With one killer run after another at the SummitRacing.com NHRA Nationals, Annie Whiteley left behind a year of frustration for her second major Top Alcohol Funny Car title.

“We’ve been through so much for so long,” an emotional Whiteley said after beating Doug Gordon in her first late-round appearance since Houston last April. “I can’t believe how this all turned out and how all the changes and all the hard work by this whole team paid off. When it all came together, it came together quick.”

Racing at her favorite track, The Strip at Las Vegas Motor Speedway, Whiteley set low e.t. and top speed in three of four rounds and overall top speed of the meet (263.67 mph).
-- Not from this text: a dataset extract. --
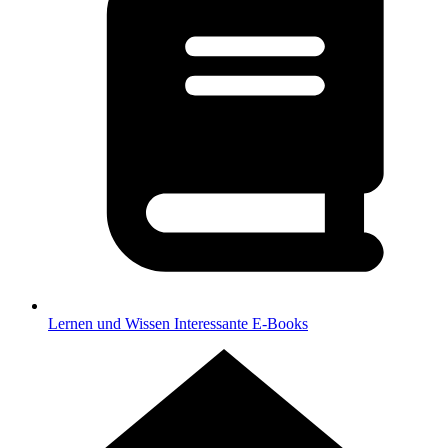
Lernen und Wissen
Interessante E-Books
Only two cars were quicker than her brand-new J&A Service /YNot Racing Camaro all weekend – No. 1 qualifier Mike Doushgounian’s ex-Manzo Monte Carlo (5.56) and No. 2 John Lombardo’s NAPA entry (5.57) – and both were gone after one round.

Whiteley qualified No. 3 with a 5.60 and laid down one 5.6 after another – most in the low .60s at well over 260 mph – for her first national event win since Chicago in June 2013. In the final against Gordon, who had been matching her run for run and had set low e.t. of the only round she didn’t (round two), he red-lighted and she closed the deal with a second consecutive 5.61.

“I didn’t worry about what the crew was doing or get involved in any of that this time,” Whiteley said. “They know what they’re doing. I just tried to put everything out of my mind and stay calm like I used to.”

Whiteley managed a consistent 5.62 Saturday afternoon in the first round to eliminate 10-time national event winner Steve Gasparrelli and a 5.67 when the shift light failed Sunday in the second round to take out defending event champ Nick Januik, who slipped across the centerline. In the semi’s, in by far the closest race of the weekend, her best run of eliminations, a timely 5.614, was just enough to edge former Division 7 champion Terry Ruckman by one-thousandth of a second.

“I couldn’t believe it when they told me how close it was,” Whiteley said. “I never saw him. The way these cars are now, you really can’t see the other guy unless he’s way ahead of you.”

For the first time since he clinched the second of back-to-back NHRA championships in 2013, husband Jim Whiteley hopped in his old Top Alcohol Dragster, now owned by longtime YNot crew chief Norm Grimes, and picked right back up in the 5.30s. Joey Severance, driving a J&A Service team car, made it a J&A sweep of the alcohol categories with his fifth Top Alcohol Dragster win in a row at Las Vegas.

Whiteley now has five career victories at The Strip at Las Vegas Motor Speedway, including a sweep of both the spring and fall regionals in her 2012 rookie season and again 2013. “I have no idea why we’ve always done so well at Las Vegas,” she said. “Maybe it’s because I don’t go gambling. I save all my luck for the track.”